Mr. JONES of North Carolina. Mr. Speaker, America was built on Judeo-Christian values. No one who knows the history of our nation can deny that freedom of religion played a critical part in its development. Yet there are those in our society who wish to threaten America's long history of religious freedom by limiting public expressions of religion by people of faith.
In 2001, the Virginia Chapter of the American Civil Liberties Union sued the Virginia Military Institute on behalf of two former cadets who opposed the school's nondenominational pre-supper prayer. In 2003, a three-judge panel of the Fourth Circuit Court of Appeals decided in favor of the ACLU and stripped VMI of its right to prayer, a tradition dating back to the school's founding in 1839. After the ACLU eliminated prayer at this State-supported school, the group expressed interest in locating Naval Academy graduates to file a suit similar against lunchtime prayer at Annapolis.
In response to this threat, I introduced the Military Academy First Amendment Protection Act, legislation to protect the ability of our military service academies to include the offering of a voluntary, nondenominational prayer as an element of their activities.
With the support of other Members of Congress, this legislation was included as a provision of the fiscal year 2006 National Defense Authorization Act which was signed by the President and became law on January 6, 2006. I am so grateful to my colleagues in both parties who stood with me and acted to protect prayer at the United States Military, Naval, and Air Force Academies.

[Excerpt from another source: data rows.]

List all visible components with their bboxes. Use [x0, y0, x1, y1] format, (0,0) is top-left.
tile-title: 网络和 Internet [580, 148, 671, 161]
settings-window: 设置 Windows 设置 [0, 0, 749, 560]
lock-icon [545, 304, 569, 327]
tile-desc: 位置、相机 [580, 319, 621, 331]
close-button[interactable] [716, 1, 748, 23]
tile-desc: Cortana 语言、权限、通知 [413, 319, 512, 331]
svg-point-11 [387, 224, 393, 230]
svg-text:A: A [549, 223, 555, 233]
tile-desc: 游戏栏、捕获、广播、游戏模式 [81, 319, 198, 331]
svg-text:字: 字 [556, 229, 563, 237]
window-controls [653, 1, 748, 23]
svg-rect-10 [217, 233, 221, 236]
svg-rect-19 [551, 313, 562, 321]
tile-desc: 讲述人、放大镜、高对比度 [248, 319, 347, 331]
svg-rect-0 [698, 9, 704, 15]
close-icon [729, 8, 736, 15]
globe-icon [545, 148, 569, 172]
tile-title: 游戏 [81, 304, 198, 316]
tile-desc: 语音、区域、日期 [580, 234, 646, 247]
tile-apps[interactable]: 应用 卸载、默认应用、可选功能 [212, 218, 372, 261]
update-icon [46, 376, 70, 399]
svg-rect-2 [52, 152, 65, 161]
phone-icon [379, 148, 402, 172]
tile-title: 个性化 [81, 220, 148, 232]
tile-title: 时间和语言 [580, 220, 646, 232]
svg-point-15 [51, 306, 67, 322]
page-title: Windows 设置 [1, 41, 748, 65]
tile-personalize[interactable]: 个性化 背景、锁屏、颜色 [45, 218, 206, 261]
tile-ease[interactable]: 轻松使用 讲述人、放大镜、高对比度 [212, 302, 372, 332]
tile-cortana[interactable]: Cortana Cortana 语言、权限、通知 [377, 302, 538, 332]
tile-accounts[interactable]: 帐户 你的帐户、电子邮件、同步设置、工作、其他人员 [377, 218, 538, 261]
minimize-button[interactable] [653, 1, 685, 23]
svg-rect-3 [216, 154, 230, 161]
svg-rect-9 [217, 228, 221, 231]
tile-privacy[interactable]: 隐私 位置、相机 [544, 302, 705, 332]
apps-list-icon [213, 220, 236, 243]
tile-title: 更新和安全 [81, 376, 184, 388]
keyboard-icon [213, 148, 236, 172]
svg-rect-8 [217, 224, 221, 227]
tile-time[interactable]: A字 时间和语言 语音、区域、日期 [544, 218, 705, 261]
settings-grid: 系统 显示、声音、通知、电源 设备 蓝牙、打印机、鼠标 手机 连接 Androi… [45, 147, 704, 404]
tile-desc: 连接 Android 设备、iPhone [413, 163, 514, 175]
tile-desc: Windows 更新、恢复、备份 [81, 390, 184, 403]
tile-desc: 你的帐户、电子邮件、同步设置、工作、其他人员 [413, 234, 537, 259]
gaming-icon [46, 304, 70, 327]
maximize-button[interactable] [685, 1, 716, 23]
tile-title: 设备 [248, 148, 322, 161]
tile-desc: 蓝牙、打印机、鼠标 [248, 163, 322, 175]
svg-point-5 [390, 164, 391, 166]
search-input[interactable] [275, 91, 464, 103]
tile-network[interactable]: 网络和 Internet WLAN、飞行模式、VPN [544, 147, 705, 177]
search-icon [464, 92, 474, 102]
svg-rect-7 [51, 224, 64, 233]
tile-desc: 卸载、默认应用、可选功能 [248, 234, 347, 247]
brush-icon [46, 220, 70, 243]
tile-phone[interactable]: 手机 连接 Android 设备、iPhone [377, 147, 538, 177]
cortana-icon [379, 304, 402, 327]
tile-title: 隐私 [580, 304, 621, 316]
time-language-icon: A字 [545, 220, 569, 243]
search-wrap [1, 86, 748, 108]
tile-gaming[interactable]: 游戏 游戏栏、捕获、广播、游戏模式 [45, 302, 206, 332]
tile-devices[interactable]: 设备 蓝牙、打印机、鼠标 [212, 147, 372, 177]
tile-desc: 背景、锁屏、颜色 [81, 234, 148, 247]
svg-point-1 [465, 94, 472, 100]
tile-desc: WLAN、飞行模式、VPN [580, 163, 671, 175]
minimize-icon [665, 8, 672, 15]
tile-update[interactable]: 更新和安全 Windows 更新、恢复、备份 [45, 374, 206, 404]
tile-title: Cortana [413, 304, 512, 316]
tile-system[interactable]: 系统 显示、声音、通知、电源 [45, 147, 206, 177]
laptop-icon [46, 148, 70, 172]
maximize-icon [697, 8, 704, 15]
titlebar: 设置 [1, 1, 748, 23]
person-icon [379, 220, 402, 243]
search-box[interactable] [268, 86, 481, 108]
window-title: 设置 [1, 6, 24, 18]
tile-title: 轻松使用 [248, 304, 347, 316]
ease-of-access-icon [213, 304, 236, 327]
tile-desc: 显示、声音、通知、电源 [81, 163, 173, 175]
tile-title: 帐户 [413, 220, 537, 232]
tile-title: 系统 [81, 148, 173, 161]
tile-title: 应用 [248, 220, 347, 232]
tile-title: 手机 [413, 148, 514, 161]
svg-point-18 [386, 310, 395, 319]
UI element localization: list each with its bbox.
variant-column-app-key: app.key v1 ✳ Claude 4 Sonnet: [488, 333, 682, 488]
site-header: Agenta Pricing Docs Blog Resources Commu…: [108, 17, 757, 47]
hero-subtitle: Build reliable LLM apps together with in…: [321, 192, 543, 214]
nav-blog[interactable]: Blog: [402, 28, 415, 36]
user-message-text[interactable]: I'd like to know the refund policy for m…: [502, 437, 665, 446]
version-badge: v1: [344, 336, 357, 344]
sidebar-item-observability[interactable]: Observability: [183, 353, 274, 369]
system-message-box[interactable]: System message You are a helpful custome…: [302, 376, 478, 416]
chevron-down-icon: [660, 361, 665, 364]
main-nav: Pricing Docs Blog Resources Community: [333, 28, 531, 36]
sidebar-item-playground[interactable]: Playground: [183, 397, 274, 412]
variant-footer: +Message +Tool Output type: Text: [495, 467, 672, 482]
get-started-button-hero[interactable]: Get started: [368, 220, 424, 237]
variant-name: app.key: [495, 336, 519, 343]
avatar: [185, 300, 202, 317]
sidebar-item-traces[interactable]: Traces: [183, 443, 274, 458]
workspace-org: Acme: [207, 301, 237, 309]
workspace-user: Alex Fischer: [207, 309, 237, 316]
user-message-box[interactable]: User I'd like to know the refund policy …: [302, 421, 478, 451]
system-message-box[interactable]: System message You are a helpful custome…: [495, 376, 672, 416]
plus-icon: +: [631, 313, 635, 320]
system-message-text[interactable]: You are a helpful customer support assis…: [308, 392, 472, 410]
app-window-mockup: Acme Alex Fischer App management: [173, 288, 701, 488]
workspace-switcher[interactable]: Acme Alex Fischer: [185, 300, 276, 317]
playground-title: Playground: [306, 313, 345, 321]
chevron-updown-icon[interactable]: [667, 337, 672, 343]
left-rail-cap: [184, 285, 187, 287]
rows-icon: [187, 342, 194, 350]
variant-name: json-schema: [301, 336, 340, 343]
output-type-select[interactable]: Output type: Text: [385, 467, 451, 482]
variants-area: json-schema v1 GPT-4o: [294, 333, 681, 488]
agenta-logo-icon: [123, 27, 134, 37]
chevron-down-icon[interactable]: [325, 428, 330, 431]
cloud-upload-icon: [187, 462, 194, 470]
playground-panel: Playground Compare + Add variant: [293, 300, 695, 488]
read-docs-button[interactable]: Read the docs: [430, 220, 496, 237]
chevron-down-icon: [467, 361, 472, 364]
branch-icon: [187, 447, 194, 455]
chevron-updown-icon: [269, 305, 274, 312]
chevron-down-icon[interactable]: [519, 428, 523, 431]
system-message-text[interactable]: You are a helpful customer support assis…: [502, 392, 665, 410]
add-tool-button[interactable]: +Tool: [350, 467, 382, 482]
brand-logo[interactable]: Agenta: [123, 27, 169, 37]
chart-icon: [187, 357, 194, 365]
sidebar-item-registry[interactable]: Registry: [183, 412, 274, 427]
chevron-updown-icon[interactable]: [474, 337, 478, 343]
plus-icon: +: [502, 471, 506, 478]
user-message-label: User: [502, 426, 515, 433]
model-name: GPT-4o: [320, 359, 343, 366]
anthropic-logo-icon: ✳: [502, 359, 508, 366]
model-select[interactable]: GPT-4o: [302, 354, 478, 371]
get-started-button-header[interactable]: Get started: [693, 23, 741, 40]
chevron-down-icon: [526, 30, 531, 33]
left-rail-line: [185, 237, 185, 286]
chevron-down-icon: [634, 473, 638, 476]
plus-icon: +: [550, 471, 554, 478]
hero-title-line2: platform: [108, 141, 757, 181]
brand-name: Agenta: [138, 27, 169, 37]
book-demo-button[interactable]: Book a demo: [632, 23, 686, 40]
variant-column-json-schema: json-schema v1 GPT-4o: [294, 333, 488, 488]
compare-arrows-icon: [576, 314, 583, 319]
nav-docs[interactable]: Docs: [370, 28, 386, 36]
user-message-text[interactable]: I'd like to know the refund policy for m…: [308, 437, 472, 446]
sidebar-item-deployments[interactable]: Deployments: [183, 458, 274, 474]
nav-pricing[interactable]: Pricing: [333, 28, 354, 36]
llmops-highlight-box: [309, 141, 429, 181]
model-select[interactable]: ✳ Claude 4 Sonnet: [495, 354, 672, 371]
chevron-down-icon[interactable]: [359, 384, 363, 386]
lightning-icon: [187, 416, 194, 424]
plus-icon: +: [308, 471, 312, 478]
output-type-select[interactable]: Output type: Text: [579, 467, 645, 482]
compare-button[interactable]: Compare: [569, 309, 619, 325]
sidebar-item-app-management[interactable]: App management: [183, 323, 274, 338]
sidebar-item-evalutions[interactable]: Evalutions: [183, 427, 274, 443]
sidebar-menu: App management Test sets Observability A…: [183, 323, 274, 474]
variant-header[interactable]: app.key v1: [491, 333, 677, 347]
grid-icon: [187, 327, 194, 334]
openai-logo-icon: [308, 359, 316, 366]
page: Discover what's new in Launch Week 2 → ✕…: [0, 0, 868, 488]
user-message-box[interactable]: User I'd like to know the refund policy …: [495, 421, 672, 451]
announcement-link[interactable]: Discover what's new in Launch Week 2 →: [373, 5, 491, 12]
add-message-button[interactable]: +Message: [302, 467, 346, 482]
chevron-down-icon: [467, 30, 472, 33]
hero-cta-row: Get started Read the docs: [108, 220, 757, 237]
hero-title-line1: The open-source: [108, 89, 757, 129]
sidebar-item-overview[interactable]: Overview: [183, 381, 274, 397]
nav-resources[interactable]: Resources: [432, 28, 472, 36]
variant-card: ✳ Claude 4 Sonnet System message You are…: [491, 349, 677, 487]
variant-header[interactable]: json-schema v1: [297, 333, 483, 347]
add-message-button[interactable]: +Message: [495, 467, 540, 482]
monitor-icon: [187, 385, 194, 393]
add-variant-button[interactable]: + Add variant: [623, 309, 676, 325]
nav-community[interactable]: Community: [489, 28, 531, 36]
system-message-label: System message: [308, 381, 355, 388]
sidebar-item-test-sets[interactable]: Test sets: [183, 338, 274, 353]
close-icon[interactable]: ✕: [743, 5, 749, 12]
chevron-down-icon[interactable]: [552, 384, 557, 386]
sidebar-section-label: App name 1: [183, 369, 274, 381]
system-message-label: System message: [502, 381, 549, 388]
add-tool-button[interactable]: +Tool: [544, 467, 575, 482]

Since their founding, America's military academies have instilled in our military leaders the principles of our Founding Fathers and the traditions of our great military services. However, today, the American Civil Liberties Union has threatened to sue Annapolis over its tradition of lunchtime prayer.
Mr. Speaker, this is an example of why America is in trouble. Prayer or devotional thought has taken place at meals for midshipmen since the Naval Academy was founded in 1845. These prayers are nondenominational and have been rotated among chaplains of different faiths, from the Catholic to the Protestant to the Rabbi. Those who choose to attend the United States Naval Academy know what the rules are from day one.
Legal threats by the ACLU are not made in the spirit of religious tolerance but in a spirit of intolerance of any expression of faith at all.
Congress has a legitimate role to play in ensuring that the first amendment rights of American citizens are protected. By passing legislation to ensure our service academies' right to offer a voluntary, nondenominational prayer at an otherwise authorized activity of the academy, Congress codifies its belief that decisions respecting prayer should remain in the hands of each service academy's superintendent.
I am pleased that the law protects the right of the superintendent of the Naval Academy to continue the long tradition of lunchtime prayer at Annapolis.
As mission-crucial institutions, it should be the military authorities, and not civilian courts, that decide what practices are essential to fostering leadership and accomplishing the unique military mission.
I am hopeful that my colleagues in Congress will continue to stand with me to ensure the protection of our future military heroes and their first amendment rights.
And I must say, Mr. Speaker, in closing, to those nine members of the Naval Academy who joined the ACLU to sue Annapolis, all I can say is shame on you because America will not survive unless it protects the Judeo-Christian values of this great Nation.